The definition of pow() in C99 is
    7.12.7.4 The pow functions
    Synopsis

	#include <math.h>
	double pow(double x, double y);
	float powf(float x, float y);
	long double powl(long double x, long double y);

    Description

    The pow functions compute x raised to the power y.
    A domain error occurs if x is finite and negative
    and y is finite and not an integer value.
    A domain error may occur if x is zero and y is less than or equal to zero.
    A range error may occur.

That is, C99 allows pow(0,0) to be an error, but does not require it.

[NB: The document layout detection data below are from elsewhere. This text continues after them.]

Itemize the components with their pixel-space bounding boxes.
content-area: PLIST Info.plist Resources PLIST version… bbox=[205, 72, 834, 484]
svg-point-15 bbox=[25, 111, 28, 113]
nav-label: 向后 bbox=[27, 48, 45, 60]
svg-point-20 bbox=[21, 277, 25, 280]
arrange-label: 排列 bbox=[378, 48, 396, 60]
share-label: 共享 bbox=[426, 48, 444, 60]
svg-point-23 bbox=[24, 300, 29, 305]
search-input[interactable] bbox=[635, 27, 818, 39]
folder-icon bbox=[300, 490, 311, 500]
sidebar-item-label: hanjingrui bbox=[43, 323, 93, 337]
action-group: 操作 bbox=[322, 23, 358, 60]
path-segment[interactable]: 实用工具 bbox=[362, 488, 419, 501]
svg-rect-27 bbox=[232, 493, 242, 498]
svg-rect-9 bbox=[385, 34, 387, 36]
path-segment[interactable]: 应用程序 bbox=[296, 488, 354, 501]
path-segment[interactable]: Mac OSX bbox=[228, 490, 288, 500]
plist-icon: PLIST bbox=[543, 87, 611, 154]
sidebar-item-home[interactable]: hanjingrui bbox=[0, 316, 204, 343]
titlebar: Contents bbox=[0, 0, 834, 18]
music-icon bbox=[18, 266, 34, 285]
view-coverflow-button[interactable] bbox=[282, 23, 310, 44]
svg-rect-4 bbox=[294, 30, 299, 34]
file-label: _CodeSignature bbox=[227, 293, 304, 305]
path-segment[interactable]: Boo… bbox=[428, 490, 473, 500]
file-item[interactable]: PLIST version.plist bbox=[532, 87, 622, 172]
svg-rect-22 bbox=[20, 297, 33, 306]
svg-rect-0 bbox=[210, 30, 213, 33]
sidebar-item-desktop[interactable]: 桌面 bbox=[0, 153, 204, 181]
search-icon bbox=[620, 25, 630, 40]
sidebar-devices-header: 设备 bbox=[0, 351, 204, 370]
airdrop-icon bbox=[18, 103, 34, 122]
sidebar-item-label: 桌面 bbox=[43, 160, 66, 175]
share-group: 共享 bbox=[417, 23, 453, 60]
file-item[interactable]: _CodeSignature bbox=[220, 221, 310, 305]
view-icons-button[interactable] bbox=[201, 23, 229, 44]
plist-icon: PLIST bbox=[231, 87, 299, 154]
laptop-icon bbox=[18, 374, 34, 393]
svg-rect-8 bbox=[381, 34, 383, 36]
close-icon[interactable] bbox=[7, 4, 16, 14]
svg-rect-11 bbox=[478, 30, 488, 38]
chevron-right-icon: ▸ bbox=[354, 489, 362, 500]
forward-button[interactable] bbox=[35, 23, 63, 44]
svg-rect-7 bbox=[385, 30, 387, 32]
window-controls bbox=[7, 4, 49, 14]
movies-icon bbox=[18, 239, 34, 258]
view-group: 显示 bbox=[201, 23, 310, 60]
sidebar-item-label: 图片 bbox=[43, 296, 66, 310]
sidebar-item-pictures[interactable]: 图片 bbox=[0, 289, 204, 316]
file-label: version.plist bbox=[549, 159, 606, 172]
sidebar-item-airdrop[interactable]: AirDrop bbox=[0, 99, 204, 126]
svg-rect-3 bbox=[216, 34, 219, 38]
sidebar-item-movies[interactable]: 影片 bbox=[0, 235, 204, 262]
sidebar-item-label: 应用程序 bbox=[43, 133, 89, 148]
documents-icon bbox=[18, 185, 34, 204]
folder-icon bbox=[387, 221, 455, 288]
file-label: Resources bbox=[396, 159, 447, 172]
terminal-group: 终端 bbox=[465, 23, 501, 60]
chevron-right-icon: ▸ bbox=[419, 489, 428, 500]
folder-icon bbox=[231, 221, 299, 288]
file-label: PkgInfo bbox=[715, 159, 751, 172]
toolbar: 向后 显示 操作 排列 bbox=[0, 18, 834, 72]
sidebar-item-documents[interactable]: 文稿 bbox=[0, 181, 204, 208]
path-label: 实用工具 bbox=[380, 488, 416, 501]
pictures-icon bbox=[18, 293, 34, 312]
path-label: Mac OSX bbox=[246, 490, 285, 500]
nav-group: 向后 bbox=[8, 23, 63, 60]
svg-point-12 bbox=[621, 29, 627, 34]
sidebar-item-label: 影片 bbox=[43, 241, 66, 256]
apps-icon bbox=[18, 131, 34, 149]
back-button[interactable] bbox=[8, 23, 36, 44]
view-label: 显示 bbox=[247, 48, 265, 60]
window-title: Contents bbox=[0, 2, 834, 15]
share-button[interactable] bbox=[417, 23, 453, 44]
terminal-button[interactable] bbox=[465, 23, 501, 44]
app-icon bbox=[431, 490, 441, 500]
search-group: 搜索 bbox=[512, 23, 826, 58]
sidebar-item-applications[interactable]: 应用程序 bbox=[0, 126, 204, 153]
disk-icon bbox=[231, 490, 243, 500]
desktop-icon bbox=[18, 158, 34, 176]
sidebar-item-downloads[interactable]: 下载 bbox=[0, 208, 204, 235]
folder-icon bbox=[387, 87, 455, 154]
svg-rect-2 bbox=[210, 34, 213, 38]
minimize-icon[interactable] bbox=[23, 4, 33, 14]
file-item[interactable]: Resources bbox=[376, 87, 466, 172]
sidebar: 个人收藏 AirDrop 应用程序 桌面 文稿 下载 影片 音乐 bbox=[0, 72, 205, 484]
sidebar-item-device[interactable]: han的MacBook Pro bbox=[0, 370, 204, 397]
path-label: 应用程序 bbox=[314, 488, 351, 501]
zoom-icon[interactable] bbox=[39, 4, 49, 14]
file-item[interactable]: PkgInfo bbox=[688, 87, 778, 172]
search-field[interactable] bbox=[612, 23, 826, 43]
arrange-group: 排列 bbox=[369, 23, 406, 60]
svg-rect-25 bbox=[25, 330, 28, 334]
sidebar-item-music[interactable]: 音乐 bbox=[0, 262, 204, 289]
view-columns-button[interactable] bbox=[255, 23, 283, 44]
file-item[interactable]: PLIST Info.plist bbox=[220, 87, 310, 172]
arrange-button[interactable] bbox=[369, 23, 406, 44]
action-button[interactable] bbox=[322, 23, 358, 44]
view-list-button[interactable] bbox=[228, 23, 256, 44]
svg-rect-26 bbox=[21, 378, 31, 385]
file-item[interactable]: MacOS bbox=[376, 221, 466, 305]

Section F.9.4.4 The pow functions lists a lot of boundary cases involving
+/- 0 and +/- infinity, but is coyly reticent about pow(0,0).

While LIA-1 specifies bindings for Ada, Basic, C, Common Lisp, Fortran,
Modula 2, Pascal, Extended Pascal, and PL/I, it is completely silent about
pow(-,-), as LIA-1 has nothing whatsoever to say about exponentiation.

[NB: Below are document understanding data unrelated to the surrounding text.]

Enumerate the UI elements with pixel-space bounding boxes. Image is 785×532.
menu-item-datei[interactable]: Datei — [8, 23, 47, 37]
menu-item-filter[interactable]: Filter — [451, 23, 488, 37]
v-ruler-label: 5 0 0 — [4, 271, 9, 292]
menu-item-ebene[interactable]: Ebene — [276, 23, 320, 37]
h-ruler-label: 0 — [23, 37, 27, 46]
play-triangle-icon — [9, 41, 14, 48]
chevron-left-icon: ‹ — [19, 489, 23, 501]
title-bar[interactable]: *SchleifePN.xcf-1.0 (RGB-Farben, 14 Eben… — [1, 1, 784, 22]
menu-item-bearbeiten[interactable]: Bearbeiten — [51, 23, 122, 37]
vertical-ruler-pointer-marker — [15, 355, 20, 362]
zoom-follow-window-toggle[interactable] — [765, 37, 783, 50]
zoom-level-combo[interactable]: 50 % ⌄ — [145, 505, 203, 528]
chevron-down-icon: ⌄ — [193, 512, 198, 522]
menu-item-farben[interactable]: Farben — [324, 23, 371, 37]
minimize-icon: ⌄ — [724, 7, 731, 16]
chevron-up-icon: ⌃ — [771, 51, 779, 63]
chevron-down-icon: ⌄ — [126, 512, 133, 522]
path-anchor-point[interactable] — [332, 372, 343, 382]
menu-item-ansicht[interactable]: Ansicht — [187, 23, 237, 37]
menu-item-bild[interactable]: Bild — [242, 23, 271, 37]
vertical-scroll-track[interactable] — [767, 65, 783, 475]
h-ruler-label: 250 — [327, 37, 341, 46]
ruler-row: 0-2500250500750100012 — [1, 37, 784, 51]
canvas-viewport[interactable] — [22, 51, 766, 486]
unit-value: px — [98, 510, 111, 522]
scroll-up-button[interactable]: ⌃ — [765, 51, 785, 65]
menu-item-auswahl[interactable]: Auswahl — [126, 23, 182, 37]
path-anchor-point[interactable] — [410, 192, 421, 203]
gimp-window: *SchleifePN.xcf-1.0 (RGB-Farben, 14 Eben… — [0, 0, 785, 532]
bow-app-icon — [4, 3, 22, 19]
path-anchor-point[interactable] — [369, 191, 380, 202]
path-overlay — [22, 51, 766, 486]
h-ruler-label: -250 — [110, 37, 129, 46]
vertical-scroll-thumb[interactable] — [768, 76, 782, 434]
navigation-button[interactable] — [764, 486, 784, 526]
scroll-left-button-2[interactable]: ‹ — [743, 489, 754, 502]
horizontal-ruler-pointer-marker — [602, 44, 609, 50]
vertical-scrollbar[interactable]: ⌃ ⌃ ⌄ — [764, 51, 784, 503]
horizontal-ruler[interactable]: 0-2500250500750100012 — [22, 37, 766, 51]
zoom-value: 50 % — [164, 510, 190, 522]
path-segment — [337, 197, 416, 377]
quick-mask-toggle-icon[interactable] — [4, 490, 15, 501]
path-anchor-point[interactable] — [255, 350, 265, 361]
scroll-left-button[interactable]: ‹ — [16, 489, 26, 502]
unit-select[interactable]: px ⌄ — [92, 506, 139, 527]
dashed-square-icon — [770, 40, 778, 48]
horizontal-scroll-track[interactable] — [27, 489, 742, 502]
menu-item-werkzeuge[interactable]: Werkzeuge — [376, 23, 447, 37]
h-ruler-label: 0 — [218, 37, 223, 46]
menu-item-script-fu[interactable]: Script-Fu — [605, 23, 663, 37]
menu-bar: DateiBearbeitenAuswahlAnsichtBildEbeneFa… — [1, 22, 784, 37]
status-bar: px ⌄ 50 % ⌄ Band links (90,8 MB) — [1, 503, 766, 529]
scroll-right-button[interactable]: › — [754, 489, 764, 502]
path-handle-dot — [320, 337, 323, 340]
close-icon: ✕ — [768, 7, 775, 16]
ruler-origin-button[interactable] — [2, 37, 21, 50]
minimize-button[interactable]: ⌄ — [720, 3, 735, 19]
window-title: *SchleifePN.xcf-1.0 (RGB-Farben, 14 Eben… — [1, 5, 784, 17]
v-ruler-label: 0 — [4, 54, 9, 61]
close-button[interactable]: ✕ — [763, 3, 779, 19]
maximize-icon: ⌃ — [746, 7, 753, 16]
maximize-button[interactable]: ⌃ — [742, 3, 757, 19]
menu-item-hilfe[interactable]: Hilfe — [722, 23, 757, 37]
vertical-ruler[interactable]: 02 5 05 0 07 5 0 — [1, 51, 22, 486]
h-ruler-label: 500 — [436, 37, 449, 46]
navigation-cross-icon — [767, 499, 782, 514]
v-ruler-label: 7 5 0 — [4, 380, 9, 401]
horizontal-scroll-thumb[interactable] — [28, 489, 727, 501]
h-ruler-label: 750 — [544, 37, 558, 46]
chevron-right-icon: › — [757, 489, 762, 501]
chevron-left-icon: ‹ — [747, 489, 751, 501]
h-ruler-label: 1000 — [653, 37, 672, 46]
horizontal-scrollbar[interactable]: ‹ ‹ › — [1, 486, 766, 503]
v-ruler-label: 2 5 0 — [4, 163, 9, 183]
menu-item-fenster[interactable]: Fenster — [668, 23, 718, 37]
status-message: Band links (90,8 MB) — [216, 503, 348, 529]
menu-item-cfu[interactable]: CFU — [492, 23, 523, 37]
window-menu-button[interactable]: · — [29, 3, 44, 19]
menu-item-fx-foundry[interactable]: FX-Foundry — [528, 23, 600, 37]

NOR DOES IEEE 754 or IEEE 854.  The IEEE standards define +, -, *, /, sqrt,
comparison, and conversion.  They do NOT define exp(), ln(), trig functions,
or anything related to them.

For LIA-2, I only have a working draft, not the actual standard.

The axioms in section 9.3 define POWER:float*float->float(0,0) to be undefined.
The axioms in section 9.4 define POWER:float*int->float(0,0) to be undefined
also, meaning that the core definitional axiom
         0
	x  = 1

has to be stated as

        POWER  (x, 0) = 1 if x ~= 0
             FI

	POWER  (0, y) = undefined if y <= 0
             FI

so we get
         0
        x  = (if x = 0 then undefined else 1)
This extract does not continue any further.